Open tmbdev opened 6 years ago

tmbdev commented 6 years ago

Right now, it appears that Cura always follows blindly whatever pattern was specified for the top surface when putting down layers. For example, when printing a small hollow cube (no infill) with a concentric pattern for the top surface, the g-code will start extruding in mid-air. That's despite the fact that it would be easy in that case to generate g-code that bridges the top of the cube correctly.

It seems to me that Cura should never start extruding in mid-air, since that's just not going to work. It should either omit such extrusions from output (in which case people can see the resulting defects directly in layer view), or it should modify layers so that the bridging works.

I think the reason this isn't more of a problem right now is that zigzag layers tend to have this problem less. But they are not a good solution, because often the zigzag pattern is not ideal for bridging, and sometimes no layer pattern fits at all.

smartavionics commented 6 years ago

Hi, have you tried out the experimental bridging settings yet? They force skins over air to use lines rather than concentric.

tmbdev commented 6 years ago

Thanks, I hadn't see that, I'll give it a try.

However, as I indicated, I think no fixed pattern is optimal. Line patterns can end up mid-air as well even when they could bridge correctly at another angle.

Another common problem is a wide cylinder going to a narrow cylinder, which can be bridged pretty well when recognized by the slicer but doesn't work with lines.

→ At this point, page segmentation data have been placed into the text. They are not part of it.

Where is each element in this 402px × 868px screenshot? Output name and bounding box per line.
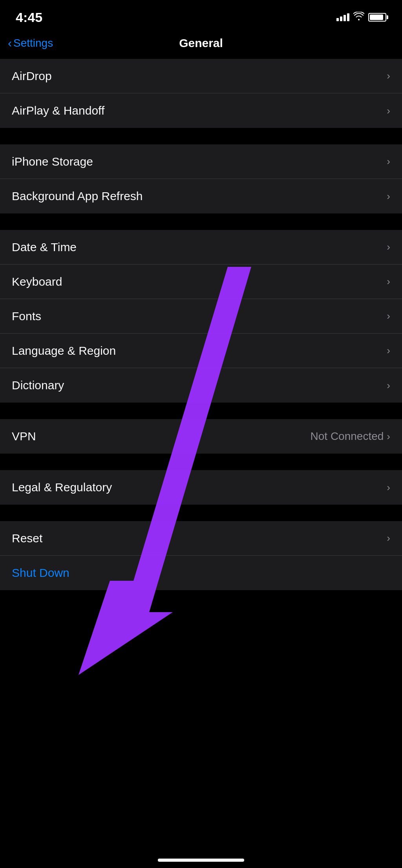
back-chevron-icon: ‹ <box>8 37 12 49</box>
settings-group-6: Reset › Shut Down <box>0 521 402 590</box>
signal-icon <box>336 13 349 21</box>
reset-row[interactable]: Reset › <box>0 521 402 556</box>
vpn-chevron-icon: › <box>387 430 390 443</box>
home-indicator <box>158 859 244 862</box>
airdrop-chevron-icon: › <box>387 70 390 82</box>
keyboard-chevron-icon: › <box>387 275 390 288</box>
back-label: Settings <box>13 37 53 49</box>
shutdown-label: Shut Down <box>12 566 69 580</box>
spacer-1 <box>0 129 402 144</box>
vpn-row[interactable]: VPN Not Connected › <box>0 419 402 454</box>
fonts-row[interactable]: Fonts › <box>0 299 402 334</box>
spacer-3 <box>0 403 402 419</box>
page-title: General <box>179 36 223 50</box>
shutdown-row[interactable]: Shut Down <box>0 556 402 590</box>
airplay-row[interactable]: AirPlay & Handoff › <box>0 93 402 128</box>
fonts-chevron-icon: › <box>387 310 390 322</box>
back-button[interactable]: ‹ Settings <box>8 37 53 49</box>
iphone-storage-chevron-icon: › <box>387 155 390 168</box>
spacer-2 <box>0 214 402 230</box>
legal-regulatory-label: Legal & Regulatory <box>12 481 112 494</box>
legal-regulatory-chevron-icon: › <box>387 481 390 494</box>
nav-header: ‹ Settings General <box>0 31 402 59</box>
settings-group-1: AirDrop › AirPlay & Handoff › <box>0 59 402 128</box>
spacer-4 <box>0 454 402 470</box>
date-time-row[interactable]: Date & Time › <box>0 230 402 264</box>
airplay-chevron-icon: › <box>387 105 390 117</box>
settings-group-2: iPhone Storage › Background App Refresh … <box>0 144 402 213</box>
battery-icon <box>368 13 386 22</box>
vpn-label: VPN <box>12 430 36 443</box>
airplay-label: AirPlay & Handoff <box>12 104 104 117</box>
language-region-chevron-icon: › <box>387 345 390 357</box>
background-refresh-row[interactable]: Background App Refresh › <box>0 179 402 213</box>
dictionary-row[interactable]: Dictionary › <box>0 368 402 403</box>
reset-label: Reset <box>12 532 42 545</box>
keyboard-row[interactable]: Keyboard › <box>0 264 402 299</box>
iphone-storage-label: iPhone Storage <box>12 155 93 168</box>
wifi-icon <box>353 12 364 23</box>
keyboard-label: Keyboard <box>12 275 62 288</box>
date-time-chevron-icon: › <box>387 241 390 253</box>
language-region-label: Language & Region <box>12 344 116 357</box>
date-time-label: Date & Time <box>12 241 77 254</box>
reset-chevron-icon: › <box>387 532 390 544</box>
background-refresh-label: Background App Refresh <box>12 190 143 203</box>
iphone-storage-row[interactable]: iPhone Storage › <box>0 144 402 179</box>
spacer-5 <box>0 505 402 521</box>
dictionary-chevron-icon: › <box>387 379 390 392</box>
vpn-value: Not Connected <box>311 430 384 443</box>
airdrop-row[interactable]: AirDrop › <box>0 59 402 93</box>
status-icons <box>336 12 386 23</box>
fonts-label: Fonts <box>12 310 41 323</box>
background-refresh-chevron-icon: › <box>387 190 390 202</box>
settings-group-4: VPN Not Connected › <box>0 419 402 454</box>
settings-group-5: Legal & Regulatory › <box>0 470 402 505</box>
status-bar: 4:45 <box>0 0 402 31</box>
dictionary-label: Dictionary <box>12 379 64 392</box>
language-region-row[interactable]: Language & Region › <box>0 334 402 368</box>
legal-regulatory-row[interactable]: Legal & Regulatory › <box>0 470 402 505</box>
status-time: 4:45 <box>16 10 42 25</box>
settings-group-3: Date & Time › Keyboard › Fonts › Languag… <box>0 230 402 403</box>
airdrop-label: AirDrop <box>12 69 52 83</box>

Ghostkeeper commented 5 years ago

I wouldn't know how we could ever design a strategy to choose the optimal pattern to bridge with. The only way I can think of is to actually generate every pattern and then measure the highest bridged length, and try to minimise that brute force, but that will surely be too computationally expensive.

bjude commented 5 years ago

The only efficient way to bridge is a straight line, anything curved or with direction changes will have obvious issues.

Instead of generating every pattern and checking the highest bridge length, you could sample all the holes at some interval across them at different angles (say every 45 degrees) and then bisection search for the best angle between the 2 best. The infill pattern for that layer would then be set to 'lines', rotated to that angle.

For the case where there are a number of holes of different shapes, that layer could be split into sections that each have their infill calculated separately, as above. Splitting this way seems similar to a Voronoi diagram i think. Though this method would require all the extra machinery for generating several different infills in a given layer, possibly delimited by a pseudo 'inner wall' to cleanup any mismatch between the patterns along the joining line.